Beyond the local kickoff, scheduled events during the exhibition's 18-week run are also curated by Bay Area artists and activists. On Dec. 14, Bay Area legends Souls of Mischief perform and screen their documentary film, 'Til Infinity, by Shomari Smith. On Feb. 8, Ericka Huggins, former head of the Black Panther Party's school, leads a workshop in a reconstructed Party school classroom, complete with archival texts and lesson plans. On Feb. 15, Fredrika Newton, widow of the late Huey P. Newton, speaks at the museum about love.


“I'll be giving a talk that’s really a fireside chat,” Newton tells me over the phone. “This will be a glimpse at Huey and I, our story together—with the theme being love.” (Not only is Newton's talk coming one day after Valentines Day, it’s also two days before what would have been Huey P. Newton’s birthday.)
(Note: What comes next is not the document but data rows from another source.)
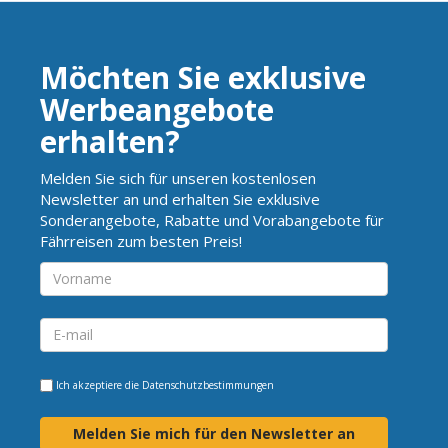
Möchten Sie exklusive
Werbeangebote
erhalten?
Melden Sie sich für unseren kostenlosen
Newsletter an und erhalten Sie exklusive
Sonderangebote, Rabatte und Vorabangebote für
Fährreisen zum besten Preis!
Ich akzeptiere die
Datenschutzbestimmungen
Melden Sie mich für den Newsletter an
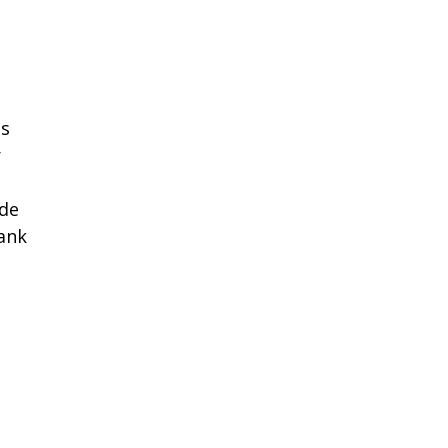
es
r
 de
bank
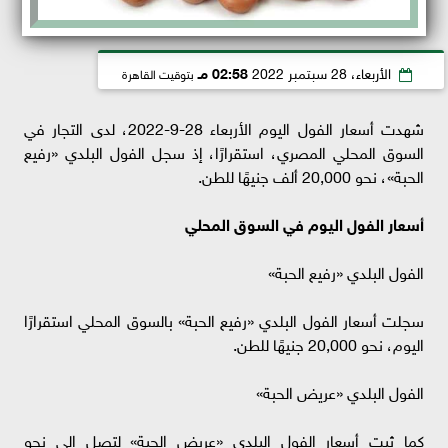
الأربعاء، 28 سبتمبر 2022
02:58 مـ
بتوقيت القاهرة
شهدت أسعار الفول اليوم الأربعاء 28-9-2022، لدى التجار في
السوق المحلي المصري، استقرارًا، إذ سجل الفول البلدي «رفيع
الحبة»، نحو 20,000 ألف جنيهًا للطن.
أسعار الفول اليوم في السوق المحلي
الفول البلدي «رفيع الحبة»
سجلت أسعار الفول البلدي «رفيع الحبة» بالسوق المحلي استقرارًا
اليوم، نحو 20,000 جنيهًا للطن.
الفول البلدي «عريض الحبة»
كما ثبت أسعار الفول البلدي «عريض الحبة» لتصل إلى نحو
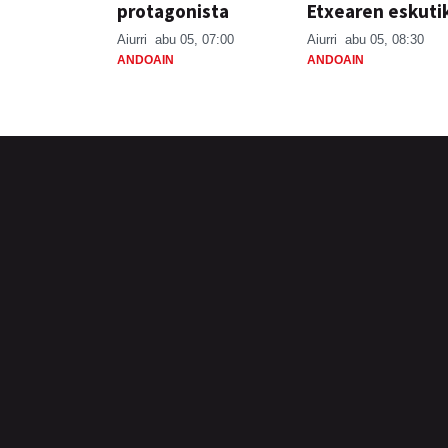
protagonista
Etxearen eskuti
Aiurri
abu 05, 07:00
Aiurri
abu 05, 08:30
ANDOAIN
ANDOAIN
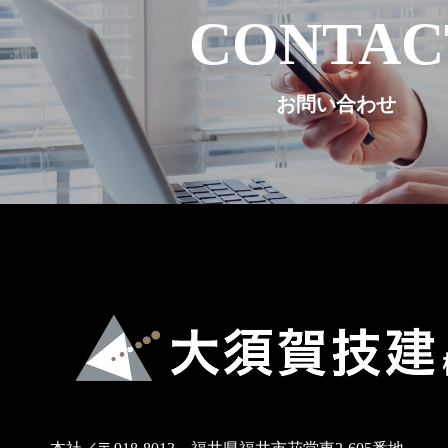
CONTAC
お問い合わせ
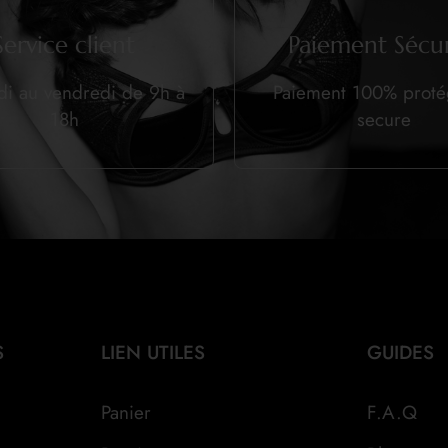
Service client
Paiement Sécur
di au vendredi de 9h à
Paiement 100% prot
18h
secure
S
LIEN UTILES
GUIDES
Panier
F.A.Q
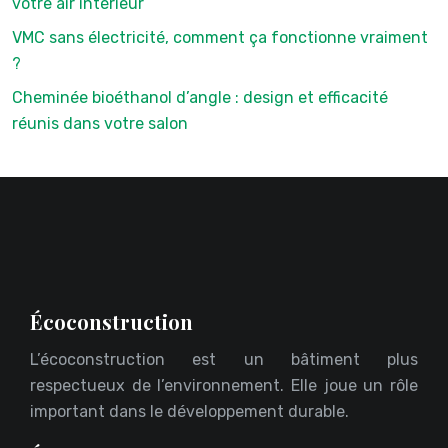
votre air intérieur
VMC sans électricité, comment ça fonctionne vraiment
?
Cheminée bioéthanol d’angle : design et efficacité
réunis dans votre salon
Écoconstruction
L’écoconstruction est un bâtiment plus
respectueux de l’environnement. Elle joue un rôle
important dans le développement durable.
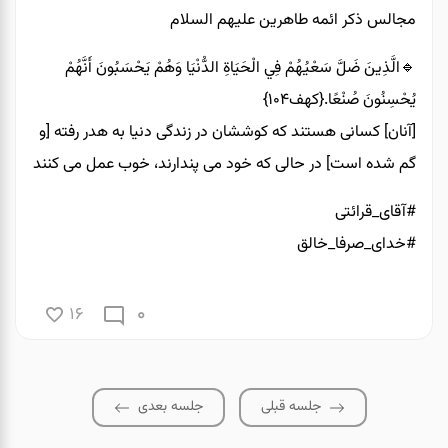
مجالس ذکر ائمه طاهرین علیهم السلام
🔹الَّذِينَ ضَلَّ سَعْيُهُمْ فِي الْحَيَاةِ الدُّنْيَا وَهُمْ يَحْسَبُونَ أَنَّهُمْ
يُحْسِنُونَ صُنْعًا.{کهف۱۰۴}
[آنان] کسانی هستند که کوششان در زندگی دنیا به هدر رفته [و
گم شده است] در حالی که خود می پندارند، خوب عمل می کنند
#آقای_قرائتی
#خدای_صرفا_خالق
0
16
جلسه قبلی
جلسه بعدی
Mrs. Newton says people can expect “a first person story—this iconic figure was more than a one-dimensional character. He was a family man. When people become iconic, they’re held to an impossible standard, and he gets seen as infallible. This is a human piece of him. That’s the person I knew and loved. I didn’t know the man in the wicker chair. I didn’t even have a wicker chair,” Newton says, with a laugh.

“It also gives us a chance to talk about what the foundation is doing,” adds Newton, mentioning that the Dr. Huey P. Newton Foundation is currently working to establish a museum of its own, a traveling exhibition and a permanent monument to the Black Panther Party somewhere in Oakland.

Herb Robinson, 'Brother and Sister,' 1973.
Herb Robinson, 'Brother and Sister,' 1973. (© Herb Robinson, Image courtesy the artist)

One thing is sure: there's clearly a hunger for exhibitions and programming like Soul of a Nation. Three years ago, when the Oakland Museum of California hosted a Black Panther Party exhibition, All Power to the People: Black Panthers at 50, the museum saw the highest amount of traffic it ever had for an exhibition, with a total of 84,000 visitors.

Let's hope other fine arts institutions take note.